Royal Free London NHS Foundation Trust, London, United Kingdom.
Clarunis - University Center for Gastrointestinal and Liver Diseases, Basel, Switzerland.
J Med Internet Res. 2023 Jun 30;25:e47479. doi: 10.2196/47479.
ChatGPT-4 is the latest release of a novel artificial intelligence (AI) chatbot able to answer freely formulated and complex questions. In the near future, ChatGPT could become the new standard for health care professionals and patients to access medical information. However, little is known about the quality of medical information provided by the AI.
We aimed to assess the reliability of medical information provided by ChatGPT.
Medical information provided by ChatGPT-4 on the 5 hepato-pancreatico-biliary (HPB) conditions with the highest global disease burden was measured with the Ensuring Quality Information for Patients (EQIP) tool. The EQIP tool is used to measure the quality of internet-available information and consists of 36 items that are divided into 3 subsections. In addition, 5 guideline recommendations per analyzed condition were rephrased as questions and input to ChatGPT, and agreement between the guidelines and the AI answer was measured by 2 authors independently. All queries were repeated 3 times to measure the internal consistency of ChatGPT.
Five conditions were identified (gallstone disease, pancreatitis, liver cirrhosis, pancreatic cancer, and hepatocellular carcinoma). The median EQIP score across all conditions was 16 (IQR 14.5-18) for the total of 36 items. Divided by subsection, median scores for content, identification, and structure data were 10 (IQR 9.5-12.5), 1 (IQR 1-1), and 4 (IQR 4-5), respectively. Agreement between guideline recommendations and answers provided by ChatGPT was 60% (15/25). Interrater agreement as measured by the Fleiss κ was 0.78 (P<.001), indicating substantial agreement. Internal consistency of the answers provided by ChatGPT was 100%.
ChatGPT provides medical information of comparable quality to available static internet information. Although currently of limited quality, large language models could become the future standard for patients and health care professionals to gather medical information.

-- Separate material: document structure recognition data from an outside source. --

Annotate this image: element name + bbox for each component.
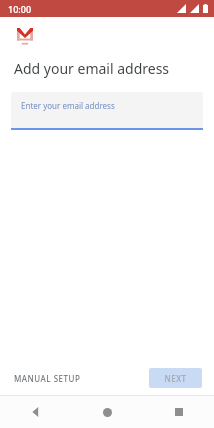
button[interactable]: Enter your email address <box>11 92 203 128</box>
staticText: 10:00 <box>8 3 32 15</box>
button[interactable]: Recent apps <box>143 396 214 428</box>
button[interactable]: MANUAL SETUP <box>0 367 87 390</box>
button[interactable]: Back <box>0 396 72 428</box>
staticText: NEXT <box>164 373 187 384</box>
button[interactable]: NEXT <box>149 368 202 388</box>
staticText: Enter your email address <box>21 100 115 111</box>
button[interactable]: Home <box>72 396 143 428</box>
staticText: Add your email address <box>14 59 170 78</box>
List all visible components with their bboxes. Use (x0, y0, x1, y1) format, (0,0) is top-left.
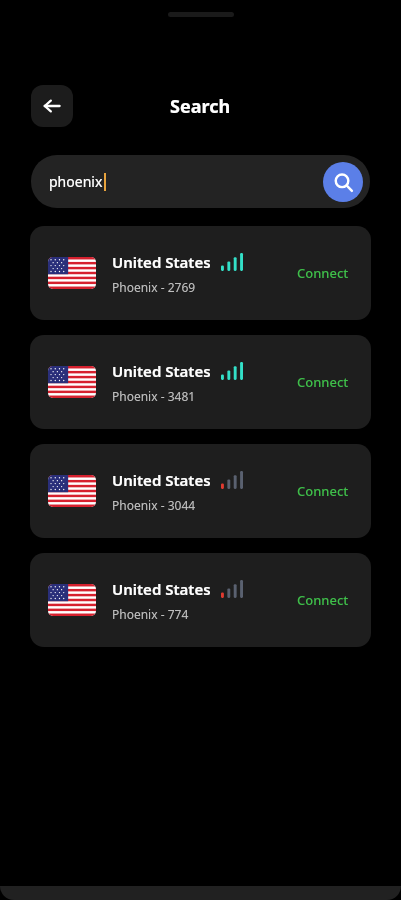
staticText: Connect (297, 591, 349, 609)
button[interactable]: Connect (289, 367, 357, 397)
staticText: Phoenix - 774 (112, 606, 189, 622)
button[interactable]: United States (30, 553, 371, 647)
button[interactable]: Connect (289, 585, 357, 615)
button[interactable]: Connect (289, 476, 357, 506)
button[interactable]: Connect (289, 258, 357, 288)
staticText: Connect (297, 373, 349, 391)
staticText: Phoenix - 2769 (112, 279, 196, 295)
staticText: Connect (297, 264, 349, 282)
staticText: phoenix (49, 172, 103, 191)
staticText: United States (112, 579, 211, 599)
button[interactable]: Back (31, 85, 73, 127)
button[interactable]: United States (30, 335, 371, 429)
button[interactable]: Search (323, 162, 363, 202)
staticText: Connect (297, 482, 349, 500)
staticText: Phoenix - 3044 (112, 497, 196, 513)
staticText: Search (170, 94, 231, 119)
staticText: United States (112, 470, 211, 490)
staticText: Phoenix - 3481 (112, 388, 196, 404)
button[interactable]: United States (30, 444, 371, 538)
button[interactable]: United States (30, 226, 371, 320)
staticText: United States (112, 361, 211, 381)
button[interactable]: phoenix (31, 155, 370, 208)
staticText: United States (112, 252, 211, 272)
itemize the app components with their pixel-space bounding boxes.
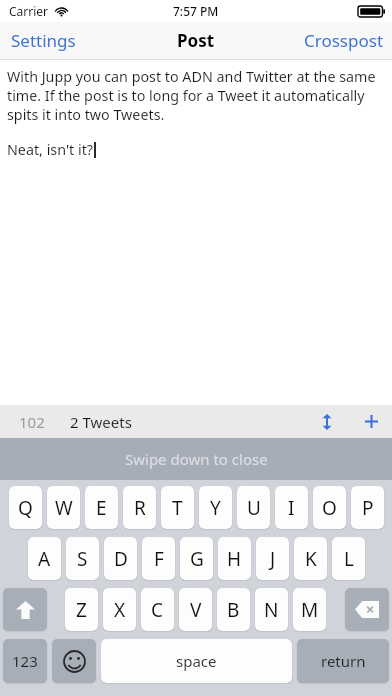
staticText: Neat, isn't it? xyxy=(7,140,94,159)
button[interactable]: T xyxy=(161,486,194,529)
button[interactable]: Settings xyxy=(0,22,87,59)
staticText: T xyxy=(172,495,183,521)
staticText: Q xyxy=(18,495,33,521)
staticText: Post xyxy=(177,29,215,52)
button[interactable]: Emoji keyboard xyxy=(52,639,96,683)
button[interactable]: space xyxy=(101,639,292,683)
button[interactable]: Add tweet xyxy=(356,411,387,432)
staticText: 2 Tweets xyxy=(70,412,132,432)
button[interactable]: R xyxy=(123,486,156,529)
button[interactable]: D xyxy=(104,537,137,580)
staticText: Settings xyxy=(11,29,76,52)
staticText: G xyxy=(190,546,204,572)
staticText: D xyxy=(114,546,128,572)
button[interactable]: F xyxy=(142,537,175,580)
button[interactable]: Reorder tweets xyxy=(311,410,343,434)
staticText: P xyxy=(362,495,374,521)
button[interactable]: X xyxy=(103,588,136,631)
button[interactable]: E xyxy=(85,486,118,529)
button[interactable]: C xyxy=(141,588,174,631)
staticText: B xyxy=(227,597,240,623)
staticText: R xyxy=(134,495,146,521)
button[interactable]: S xyxy=(66,537,99,580)
staticText: Crosspost xyxy=(304,29,384,52)
staticText: N xyxy=(264,597,279,623)
staticText: Y xyxy=(210,495,221,521)
staticText: U xyxy=(247,495,261,521)
staticText: 102 xyxy=(19,412,45,432)
button[interactable]: Crosspost xyxy=(296,22,392,59)
button[interactable]: Y xyxy=(199,486,232,529)
staticText: M xyxy=(301,597,319,623)
button[interactable]: N xyxy=(255,588,288,631)
button[interactable]: return xyxy=(297,639,389,683)
button[interactable]: W xyxy=(47,486,80,529)
staticText: A xyxy=(38,546,51,572)
staticText: W xyxy=(55,495,73,521)
staticText: 7:57 PM xyxy=(173,3,219,19)
staticText: I xyxy=(288,495,295,521)
staticText: return xyxy=(321,651,366,671)
button[interactable]: A xyxy=(28,537,61,580)
button[interactable]: K xyxy=(294,537,327,580)
staticText: H xyxy=(227,546,242,572)
button[interactable]: 123 xyxy=(3,639,47,683)
staticText: J xyxy=(270,546,276,572)
button[interactable]: With Jupp you can post to ADN and Twitte… xyxy=(0,60,392,405)
button[interactable]: V xyxy=(179,588,212,631)
staticText: Carrier xyxy=(9,3,49,19)
button[interactable]: J xyxy=(256,537,289,580)
staticText: C xyxy=(151,597,164,623)
button[interactable]: Shift xyxy=(3,588,47,631)
staticText: K xyxy=(305,546,317,572)
button[interactable]: Q xyxy=(9,486,42,529)
button[interactable]: B xyxy=(217,588,250,631)
button[interactable]: U xyxy=(237,486,270,529)
button[interactable]: M xyxy=(293,588,326,631)
staticText: space xyxy=(176,651,217,671)
staticText: V xyxy=(190,597,202,623)
staticText: L xyxy=(344,546,354,572)
staticText: E xyxy=(96,495,107,521)
button[interactable]: Swipe down to close xyxy=(0,438,392,480)
button[interactable]: Backspace xyxy=(345,588,389,631)
button[interactable]: G xyxy=(180,537,213,580)
button[interactable]: L xyxy=(332,537,365,580)
staticText: Z xyxy=(76,597,87,623)
staticText: O xyxy=(322,495,337,521)
staticText: With Jupp you can post to ADN and Twitte… xyxy=(7,67,385,124)
staticText: Swipe down to close xyxy=(125,449,268,469)
staticText: F xyxy=(154,546,164,572)
button[interactable]: I xyxy=(275,486,308,529)
button[interactable]: Z xyxy=(65,588,98,631)
button[interactable]: H xyxy=(218,537,251,580)
button[interactable]: P xyxy=(351,486,384,529)
button[interactable]: O xyxy=(313,486,346,529)
staticText: X xyxy=(114,597,126,623)
staticText: 123 xyxy=(12,651,38,671)
staticText: S xyxy=(77,546,88,572)
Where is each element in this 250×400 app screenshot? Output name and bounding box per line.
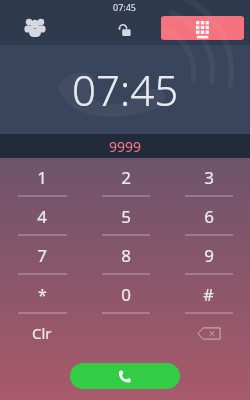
staticText: 1: [37, 166, 47, 189]
button[interactable]: Contacts: [22, 15, 48, 41]
staticText: 07:45: [72, 61, 179, 118]
staticText: 4: [37, 205, 47, 228]
staticText: 3: [204, 166, 214, 189]
button[interactable]: 9: [167, 236, 250, 275]
button[interactable]: 5: [84, 197, 167, 236]
staticText: *: [38, 284, 47, 306]
staticText: 2: [121, 166, 131, 189]
staticText: 07:45: [113, 1, 137, 13]
staticText: 7: [37, 244, 47, 267]
button[interactable]: Clr: [0, 314, 84, 352]
staticText: 9: [204, 244, 214, 267]
staticText: 9999: [109, 137, 142, 156]
staticText: #: [203, 284, 214, 306]
staticText: 6: [204, 205, 214, 228]
staticText: Clr: [32, 323, 52, 343]
button[interactable]: Call: [70, 363, 180, 389]
button[interactable]: 6: [167, 197, 250, 236]
button[interactable]: Unlock: [113, 17, 137, 41]
button[interactable]: 8: [84, 236, 167, 275]
button[interactable]: 1: [0, 158, 84, 197]
button[interactable]: 3: [167, 158, 250, 197]
button[interactable]: #: [167, 275, 250, 314]
button[interactable]: 4: [0, 197, 84, 236]
staticText: 5: [121, 205, 131, 228]
button[interactable]: Dialpad: [161, 16, 244, 40]
button[interactable]: Backspace: [167, 314, 250, 352]
button[interactable]: 0: [84, 275, 167, 314]
button[interactable]: 2: [84, 158, 167, 197]
staticText: 0: [121, 283, 131, 306]
staticText: 8: [121, 244, 131, 267]
button[interactable]: *: [0, 275, 84, 314]
button[interactable]: 7: [0, 236, 84, 275]
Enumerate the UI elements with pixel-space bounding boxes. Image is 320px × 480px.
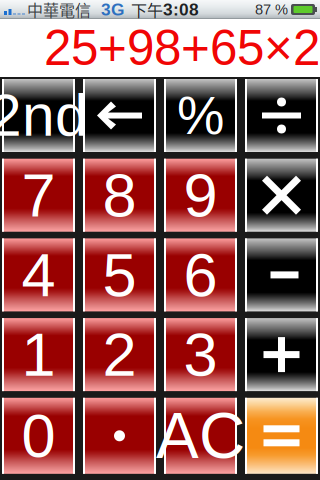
staticText: 下午 <box>131 0 163 21</box>
staticText: % <box>177 86 224 145</box>
button[interactable]: 2 <box>83 318 156 391</box>
button[interactable]: divide <box>245 79 318 152</box>
staticText: 2 <box>102 320 136 389</box>
button[interactable]: backspace <box>83 79 156 152</box>
button[interactable]: all clear <box>164 398 237 474</box>
staticText: 8 <box>102 161 136 229</box>
staticText: 3:08 <box>163 0 199 19</box>
staticText: 5 <box>102 241 136 309</box>
button[interactable]: 4 <box>2 238 75 311</box>
button[interactable]: 9 <box>164 159 237 232</box>
button[interactable]: decimal point <box>83 398 156 474</box>
staticText: 6 <box>184 241 218 309</box>
button[interactable]: plus <box>245 318 318 391</box>
button[interactable]: multiply <box>245 159 318 232</box>
staticText: 7 <box>22 161 56 229</box>
button[interactable]: 7 <box>2 159 75 232</box>
staticText: 3 <box>184 320 218 389</box>
staticText: 25+98+65×2 <box>44 20 320 76</box>
button[interactable]: 1 <box>2 318 75 391</box>
button[interactable]: 6 <box>164 238 237 311</box>
button[interactable]: 5 <box>83 238 156 311</box>
button[interactable]: second function <box>2 79 75 152</box>
button[interactable]: minus <box>245 238 318 311</box>
button[interactable]: 8 <box>83 159 156 232</box>
staticText: 0 <box>22 402 56 470</box>
staticText: 3G <box>91 0 124 19</box>
staticText: AC <box>156 400 245 472</box>
button[interactable]: 0 <box>2 398 75 474</box>
button[interactable]: percent <box>164 79 237 152</box>
button[interactable]: equals <box>245 398 318 474</box>
staticText: 2nd <box>0 83 88 148</box>
button[interactable]: 3 <box>164 318 237 391</box>
staticText: 1 <box>22 320 56 389</box>
staticText: 中華電信 <box>27 0 91 21</box>
staticText: 9 <box>184 161 218 229</box>
staticText: 4 <box>22 241 56 309</box>
staticText: 87 % <box>255 1 288 18</box>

ChatGPT-4 是一款新型人工智能(AI)聊天机器人,能够自由回答复杂问题。在不久的将来,ChatGPT 可能会成为医疗保健专业人员和患者获取医疗信息的新标准。然而,人们对 AI 提供的医疗信息质量知之甚少。
评估 ChatGPT 提供的医疗信息的可靠性。
使用 Ensuring Quality Information for Patients(EQIP)工具评估 ChatGPT-4 提供的 5 种全球疾病负担最高的肝胆疾病(HPB)的医疗信息。EQIP 工具用于测量互联网上可用信息的质量,由 36 个项目组成,分为 3 个部分。此外,针对每个分析条件,重新表述了 5 项指南建议作为问题,并输入到 ChatGPT 中,由 2 位作者独立测量指南与 AI 答案之间的一致性。所有查询重复了 3 次,以测量 ChatGPT 的内部一致性。
确定了 5 种疾病(胆石病、胰腺炎、肝硬化、胰腺癌和肝细胞癌)。在 36 个项目的总分为 16 分(中位数为 14.5-18 分)。按部分划分,内容、识别和结构数据的中位数分数分别为 10 分(9.5-12.5 分)、1 分(1-1 分)和 4 分(4-5 分)。指南建议与 ChatGPT 提供的答案之间的一致性为 60%(15/25)。Fleiss κ 测量的组内一致性为 0.78(P<.001),表明高度一致。ChatGPT 提供的答案的内部一致性为 100%。
ChatGPT 提供的医疗信息与可用的静态互联网信息质量相当。尽管目前质量有限,但大型语言模型可能会成为患者和医疗保健专业人员获取医疗信息的未来标准。